Isso acontece porque, diferentemente de operações mais lineares, esse ambiente, que é complexo, promove, ao mesmo tempo e no mesmo espaço, desde assistência à saúde, atendimento ao cliente, pressão emocional, necessidade de agilidade até forte dependência de integração entre áreas.
Para entender melhor a temática, conversamos com André Augusto Botêga, médico-veterinário, mestre em ciências pela Faculdade de Medicina da Universidade de São Paulo (FM-USP) e head de operações administrativas do Grupo Pet Care.
“A boa gestão começa pela definição clara dos papéis dentro da operação. Recepção, auxiliares, equipe técnica, médicos-veterinários, internação, diagnóstico e liderança administrativa precisam atuar com entendimento de responsabilidades, limites de atuação, fluxos de comunicação e prioridades”, conta André.

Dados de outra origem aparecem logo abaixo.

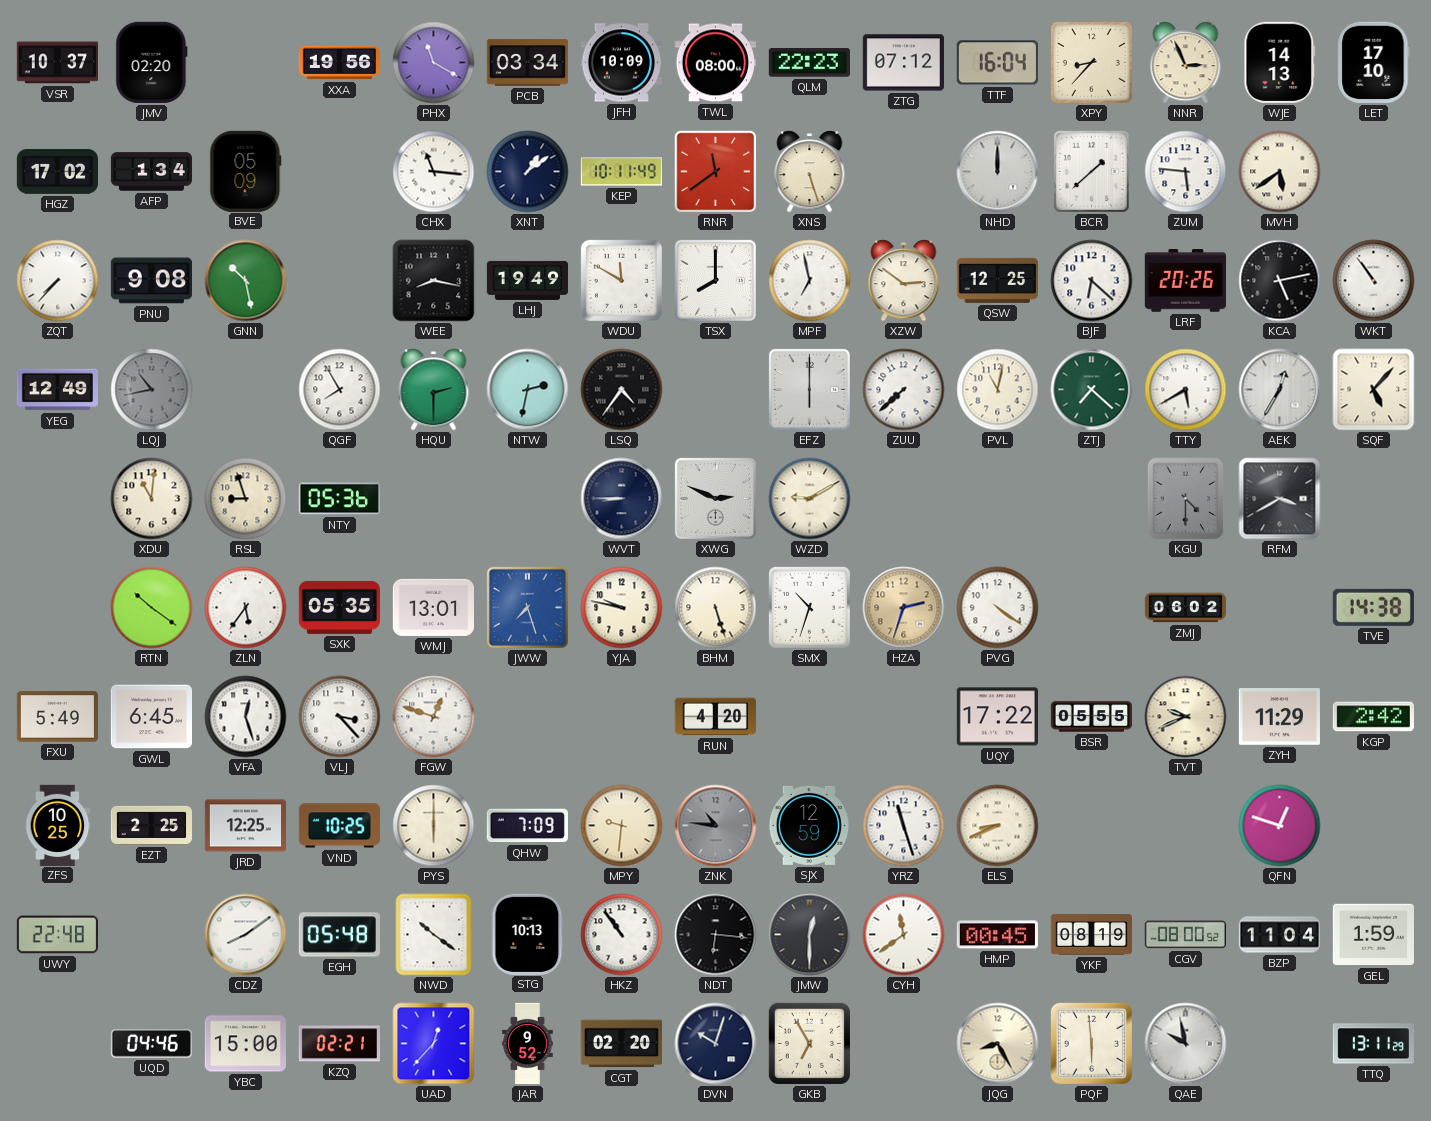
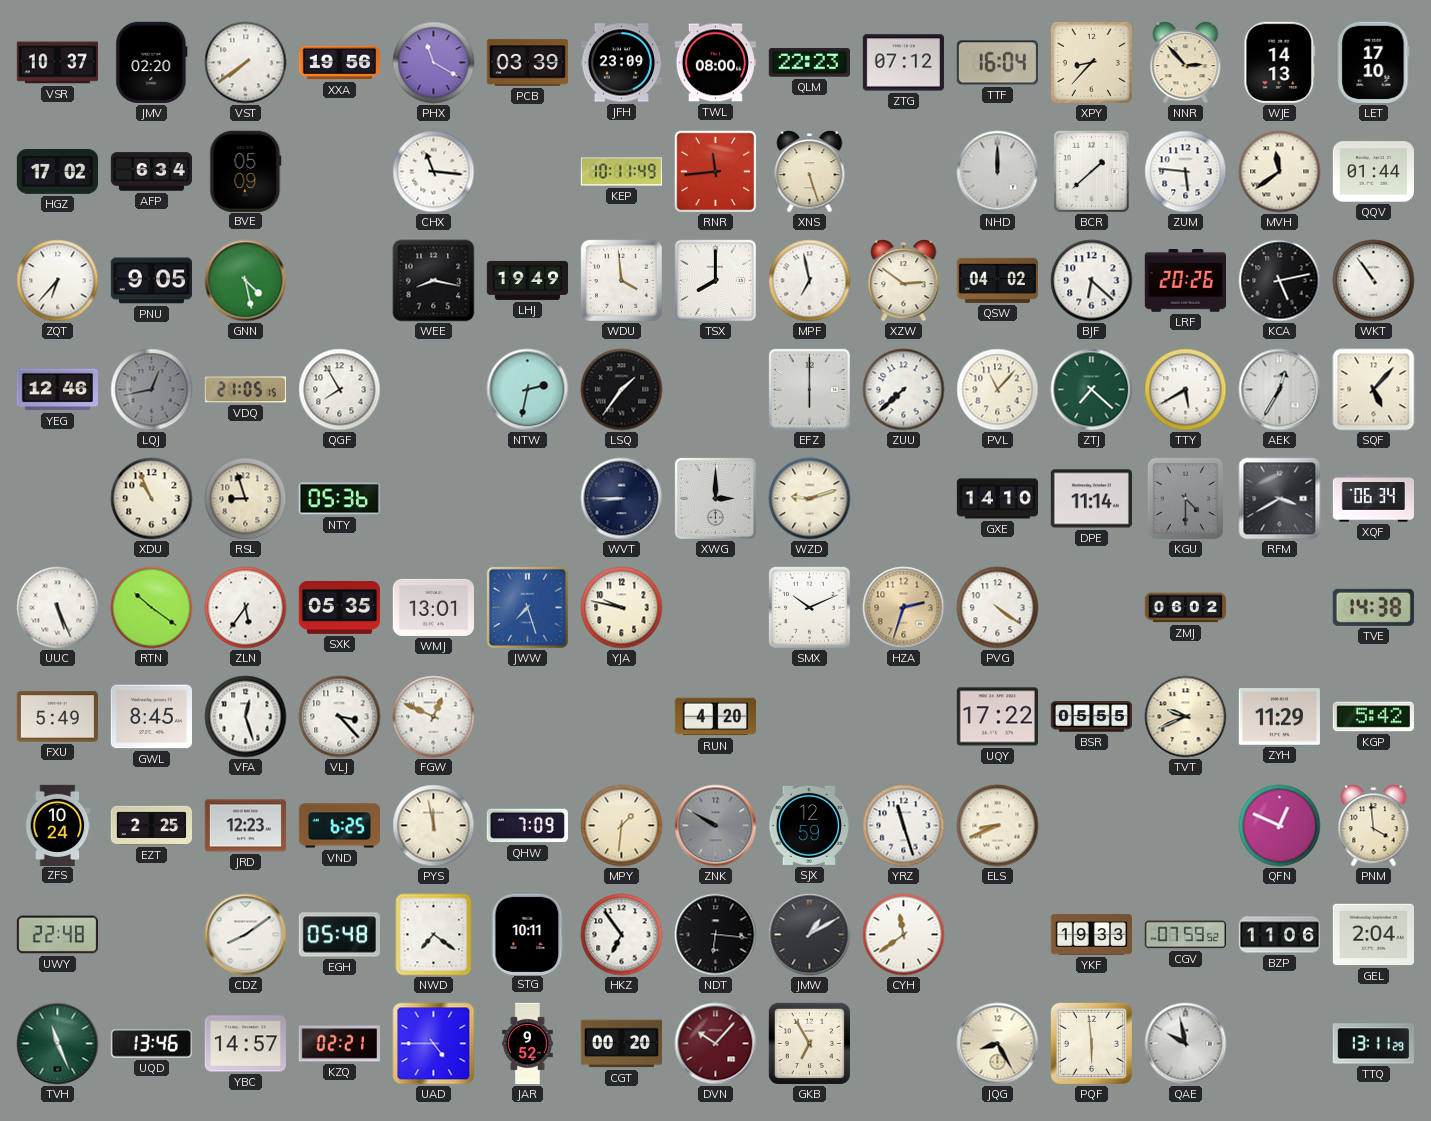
VST: none -> 7:39
PCB: 03:34 -> 03:39
JFH: 10:09 -> 23:09
NNR: 2:56 -> 2:53
AFP: 1:34 -> 6:34
XNT: 1:09 -> none
RNR: 11:39 -> 11:44
MVH: 5:39 -> 11:39
QQV: none -> 01:44
ZQT: 7:37 -> 6:37
PNU: 9:08 -> 9:05
GNN: 10:28 -> 4:28
WDU: 11:50 -> 3:59
QSW: 12:25 -> 04:02
YEG: 12:49 -> 12:46
LQJ: 10:43 -> 12:43
VDQ: none -> 21:05
HQU: 2:30 -> none
LSQ: 4:36 -> 1:36
PVL: 11:02 -> 11:07
XDU: 11:01 -> 10:56
XWG: 2:49 -> 3:00
WZD: 9:10 -> 9:12
GXE: none -> 14:10
DPE: none -> 11:14
XQF: none -> 06:34
UUC: none -> 5:26
BHM: 5:27 -> none
SMX: 10:33 -> 10:11
GWL: 6:45 -> 8:45
FGW: 12:48 -> 12:49
KGP: 2:42 -> 5:42
ZFS: 10:25 -> 10:24
JRD: 12:25 -> 12:23
VND: 10:25 -> 6:25
PYS: 6:00 -> 11:58
MPY: 9:31 -> 1:31
ZNK: 10:46 -> 9:50
QFN: 12:48 -> 12:49
PNM: none -> 3:59
NWD: 10:21 -> 7:21
STG: 10:13 -> 10:11
HKZ: 10:54 -> 6:54
JMW: 12:30 -> 1:10
HMP: 00:45 -> none
YKF: 08:19 -> 19:33
CGV: 08:00 -> 07:59
BZP: 11:04 -> 11:06
GEL: 1:59 -> 2:04
TVH: none -> 11:26
UQD: 04:46 -> 13:46
YBC: 15:00 -> 14:57
UAD: 12:37 -> 4:45
CGT: 02:20 -> 00:20
DVN: 10:03 -> 10:07
DVN dial: navy -> burgundy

Segundo o profissional, quando essa transparência não existe, a operação passa a depender excessivamente de boa vontade individual, o que aumenta retrabalho, gera ruído entre setores e compromete a experiência do responsável e a segurança do paciente.
Além disso, dentro da clínica é fundamental que a equipe entenda não apenas “o que fazer”, mas por que faz. A organização da rotina aparece como outra prioridade.
“É necessário haver escalas coerentes com a demanda, definição de processos assistenciais e administrativos, alinhamentos frequentes das áreas, acompanhamento de indicadores, entre outros”, diz o mestre.
Entretanto, não adianta ter tudo organizado e funcionando bem, sem garantir a qualidade do serviço. Quem é o responsável pela gestão precisa fazer a operação “rodar” com segurança, consistência e boa experiência para o cuidador.

Como evitar a rotatividade
Geralmente relacionado a uma combinação de fatores, como sobrecarga emocional, falta de estrutura organizacional, ausência de perspectiva de crescimento, problemas de liderança, comunicação falha e processos pouco esclarecidos, o rodízio entre funcionários pode ser controlado pelo gestor.
“Lidando diariamente com perfis muito diferentes de profissionais, o líder precisa de maturidade para conduzir os funcionários sem cair em simplificações, construindo uma cultura comum com expectativas claras, padrão operacional definido e espaço para desenvolvimento, sem permitir que diferenças de estilo virem conflito improdutivo”, diz o head de operações administrativas do Grupo Pet Care.
Ainda de acordo com André, para ajudar a manter os profissionais na clínica, o administrador pode estruturar treinamentos, organizar fluxos, desenvolver lideranças intermediárias, realizar feedbacks frequentes e criar um ambiente em que as pessoas saibam onde estão, para onde podem crescer e como serão avaliadas.
“Outra forma de reter os colaboradores é elaborar caminhos claros de evolução dentro da empresa. Em locais de alta exigência técnica, emocional e operacional, a permanência do funcionário não depende apenas de remuneração ou afinidade com a rotina; ela depende, cada vez mais, da percepção de futuro dentro da instituição”, conta.
Visão de futuro
Para médicos veterinários, por exemplo, um plano de carreira bem desenhado pode contemplar evolução técnica, aprofundamento em especialidades, ampliação de autonomia clínica e participação em frentes estratégicas.
Já para auxiliares, pode significar progressão por senioridade, capacitação técnica, ampliação de responsabilidades assistenciais e transição para funções de apoio mais complexas.
“Apesar de bonificações e incentivos financeiros contribuírem para o engajamento, sozinhos não sustentam um grupo motivado no longo prazo. O incentivo financeiro funciona melhor quando está inserido em um modelo de gestão consistente, com metas lógicas, critérios justos e conexão real com os resultados esperados”, conclui o especialista.

FAQ sobre gestão de equipe veterinária
O que é essencial para organizar uma clínica?
A definição clara de papéis, responsabilidades, fluxos de comunicação e prioridades é fundamental para garantir a estruturação do ambiente.
Como reduzir a rotatividade de funcionários?
O administrador pode investir em treinamentos, organizar processos, desenvolver lideranças, realizar feedbacks frequentes e criar um ambiente com perspectivas compreensivas de crescimento e avaliação.
Incentivos financeiros são suficientes para manter o grupo motivado?
Não. Embora contribuam para o engajamento, eles precisam estar inseridos em um modelo de gestão consistente, com metas claras, critérios justos e alinhamento com os resultados esperados.